EXERCISE GOAL –
Please filter the data down to the lines that include the word "danse" and copy them.
DATA EXTRACTS below:
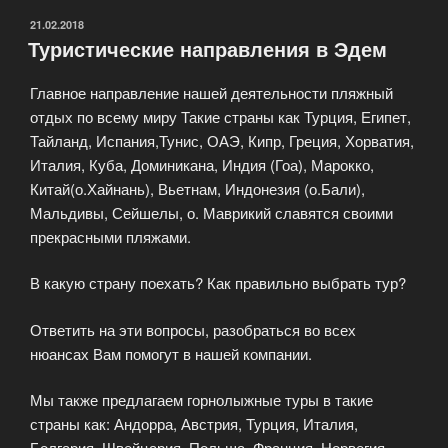
ОПУБЛИКОВАНО
21.02.2018
Туристические направления в Эдем
Главное направление нашей деятельности пляжный
отдых по всему миру Такие страны как Турция, Египет,
Тайланд, Испания,Тунис, ОАЭ, Кипр, Греция, Хорватия,
Италия, Куба, Доминикана, Индия (Гоа), Марокко,
Китай(о.Хайнань), Вьетнам, Индонезия (о.Бали),
Мальдивы, Сейшелы, о. Маврикий славятся своими
прекрасными пляжами.
В какую страну поехать? Как правильно выбрать тур?
Ответить на эти вопросы, разобраться во всех
нюансах Вам помогут в нашей компании.
Мы также предлагаем горнолыжные туры в такие
страны как: Андорра, Австрия, Турция, Италия,
Болгария, Швейцария, Польша, Франция, Норвегия,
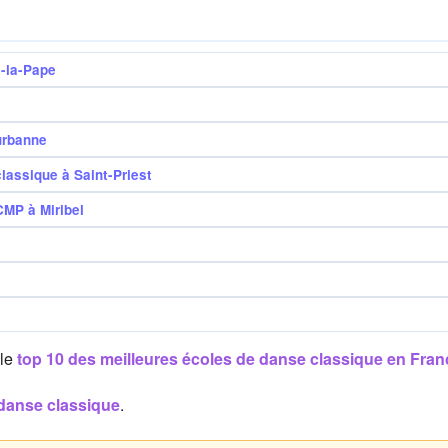
x-la-Pape
urbanne
ssique à Saint-Priest
MP à Miribel
 le
top 10 des meilleures écoles de danse classique en Fran
 danse classique
.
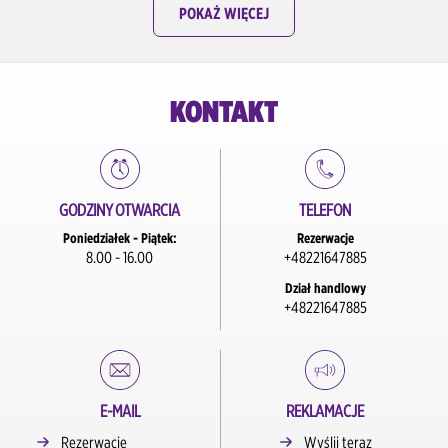
wygodnie.
POKAŻ WIĘCEJ
KONTAKT
GODZINY OTWARCIA
TELEFON
Poniedziałek - Piątek:
Rezerwacje
8.00 - 16.00
+48221647885
Dział handlowy
+48221647885
E-MAIL
REKLAMACJE
Rezerwacje
Wyślij teraz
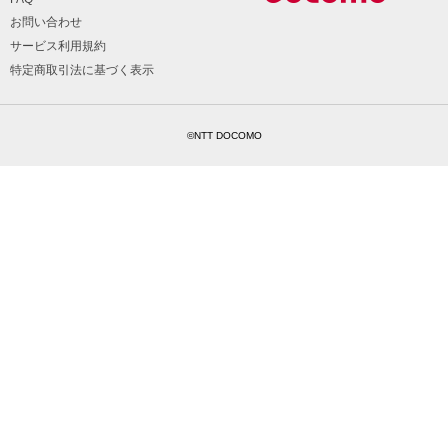
お問い合わせ
サービス利用規約
特定商取引法に基づく表示
©NTT DOCOMO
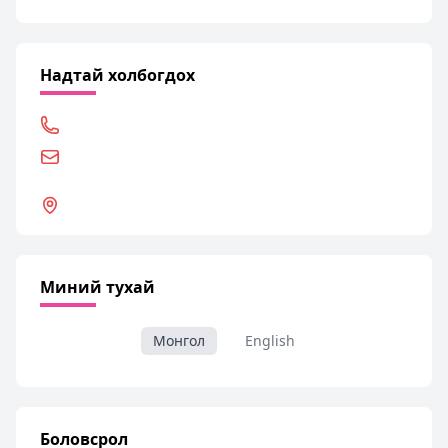
Надтай холбогдох
Миний тухай
Монгол
English
Боловсрол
End of DATA EXTRACTS.
TASK SOLUTION –
top 10 des meilleures écoles de danse classique en Fran
 danse classique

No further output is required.